▶ Task brief
Return all of the data exactly, with nothing left out but the pictures.

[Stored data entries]
━━━━━━━━━━━━━━━━

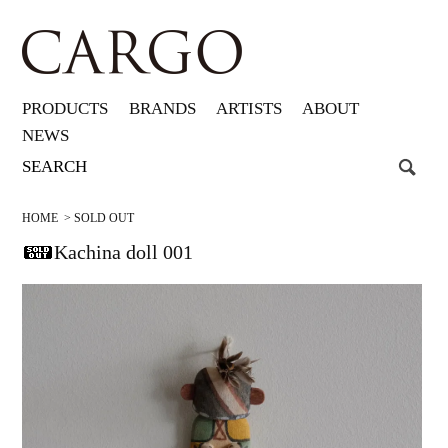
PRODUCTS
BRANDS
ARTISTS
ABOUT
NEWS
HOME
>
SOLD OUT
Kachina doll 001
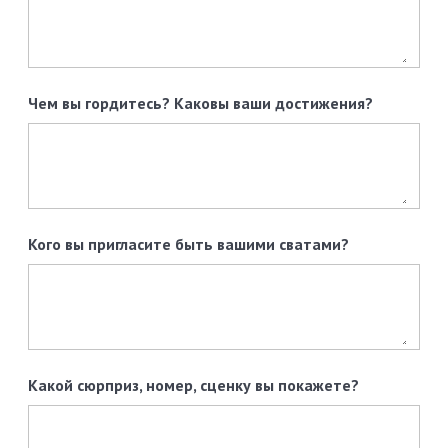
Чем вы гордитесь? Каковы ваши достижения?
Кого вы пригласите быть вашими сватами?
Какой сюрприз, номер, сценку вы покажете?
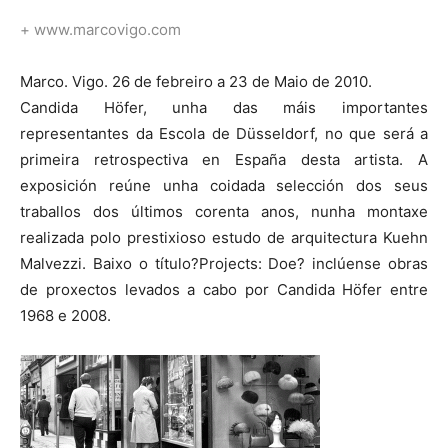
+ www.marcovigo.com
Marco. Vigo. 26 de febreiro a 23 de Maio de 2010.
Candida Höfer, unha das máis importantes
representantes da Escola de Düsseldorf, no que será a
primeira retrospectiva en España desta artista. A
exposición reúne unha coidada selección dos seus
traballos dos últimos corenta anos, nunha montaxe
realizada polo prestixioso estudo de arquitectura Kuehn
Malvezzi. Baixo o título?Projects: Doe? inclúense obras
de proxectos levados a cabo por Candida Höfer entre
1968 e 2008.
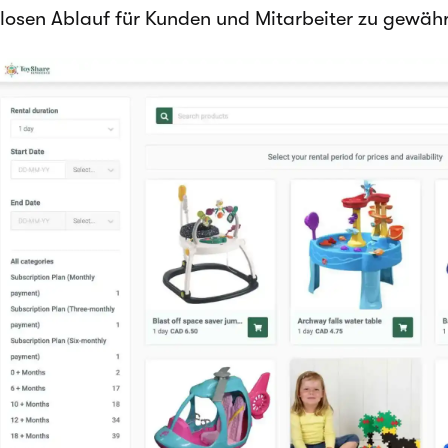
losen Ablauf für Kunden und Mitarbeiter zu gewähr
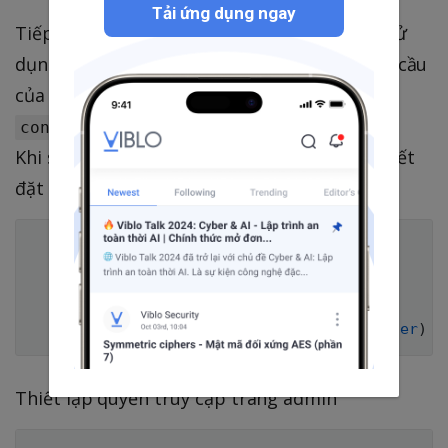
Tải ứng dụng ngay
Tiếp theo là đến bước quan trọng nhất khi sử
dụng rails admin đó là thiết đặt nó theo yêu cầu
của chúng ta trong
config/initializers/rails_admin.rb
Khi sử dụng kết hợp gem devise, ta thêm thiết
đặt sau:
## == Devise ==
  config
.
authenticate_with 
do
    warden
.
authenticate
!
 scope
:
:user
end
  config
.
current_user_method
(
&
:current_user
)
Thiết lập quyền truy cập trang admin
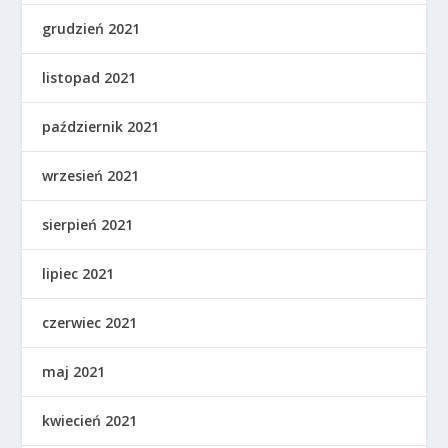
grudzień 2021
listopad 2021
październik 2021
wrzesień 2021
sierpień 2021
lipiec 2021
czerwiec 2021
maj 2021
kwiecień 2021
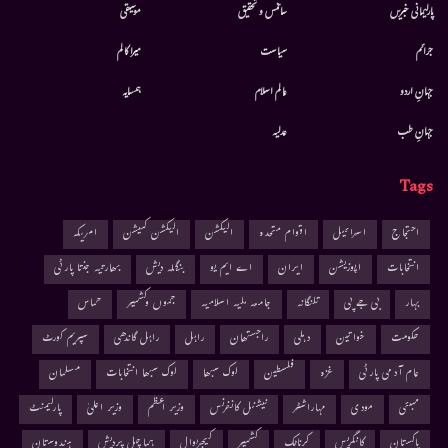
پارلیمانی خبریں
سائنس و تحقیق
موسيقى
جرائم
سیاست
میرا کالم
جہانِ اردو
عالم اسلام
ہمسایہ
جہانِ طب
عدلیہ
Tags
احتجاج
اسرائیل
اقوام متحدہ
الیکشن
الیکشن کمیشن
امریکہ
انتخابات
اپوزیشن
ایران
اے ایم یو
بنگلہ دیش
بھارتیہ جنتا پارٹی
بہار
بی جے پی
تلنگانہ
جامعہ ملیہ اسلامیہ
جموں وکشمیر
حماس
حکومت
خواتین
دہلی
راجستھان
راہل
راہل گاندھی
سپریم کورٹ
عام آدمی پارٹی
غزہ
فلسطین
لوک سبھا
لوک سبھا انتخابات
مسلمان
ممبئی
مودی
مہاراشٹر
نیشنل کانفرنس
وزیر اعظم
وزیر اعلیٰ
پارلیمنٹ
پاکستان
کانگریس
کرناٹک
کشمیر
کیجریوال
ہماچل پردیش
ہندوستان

━━━━━━━━━━━━━━━━

▶ Exercise result
PRODUCTS
BRANDS
ARTISTS
ABOUT
NEWS
HOME
>
SOLD OUT
Kachina doll 001
Чем вы гордитесь? Каковы ваши достижения?
Кого вы пригласите быть вашими сватами?
Какой сюрприз, номер, сценку вы покажете?
+ www.marcovigo.com
Marco. Vigo. 26 de febreiro a 23 de Maio de 2010.
Candida Höfer, unha das máis importantes
representantes da Escola de Düsseldorf, no que será a
primeira retrospectiva en España desta artista. A
exposición reúne unha coidada selección dos seus
traballos dos últimos corenta anos, nunha montaxe
realizada polo prestixioso estudo de arquitectura Kuehn
Malvezzi. Baixo o título?Projects: Doe? inclúense obras
de proxectos levados a cabo por Candida Höfer entre
1968 e 2008.
losen Ablauf für Kunden und Mitarbeiter zu gewähr
Tải ứng dụng ngay
Tiếp theo là đến bước quan trọng nhất khi sử
dụng rails admin đó là thiết đặt nó theo yêu cầu
của chúng ta trong
config/initializers/rails_admin.rb
Khi sử dụng kết hợp gem devise, ta thêm thiết
đặt sau:
## == Devise ==
  config
.
authenticate_with 
do
    warden
.
authenticate
!
 scope
:
:user
end
  config
.
current_user_method
(
&
:current_user
)
Thiết lập quyền truy cập trang admin
grudzień 2021
listopad 2021
październik 2021
wrzesień 2021
sierpień 2021
lipiec 2021
czerwiec 2021
maj 2021
kwiecień 2021
پارلیمانی خبریں
سائنس و تحقیق
موسيقى
جرائم
سیاست
میرا کالم
جہانِ اردو
عالم اسلام
ہمسایہ
جہانِ طب
عدلیہ
Tags
احتجاج
اسرائیل
اقوام متحدہ
الیکشن
الیکشن کمیشن
امریکہ
انتخابات
اپوزیشن
ایران
اے ایم یو
بنگلہ دیش
بھارتیہ جنتا پارٹی
بہار
بی جے پی
تلنگانہ
جامعہ ملیہ اسلامیہ
جموں وکشمیر
حماس
حکومت
خواتین
دہلی
راجستھان
راہل
راہل گاندھی
سپریم کورٹ
عام آدمی پارٹی
غزہ
فلسطین
لوک سبھا
لوک سبھا انتخابات
مسلمان
ممبئی
مودی
مہاراشٹر
نیشنل کانفرنس
وزیر اعظم
وزیر اعلیٰ
پارلیمنٹ
پاکستان
کانگریس
کرناٹک
کشمیر
کیجریوال
ہماچل پردیش
ہندوستان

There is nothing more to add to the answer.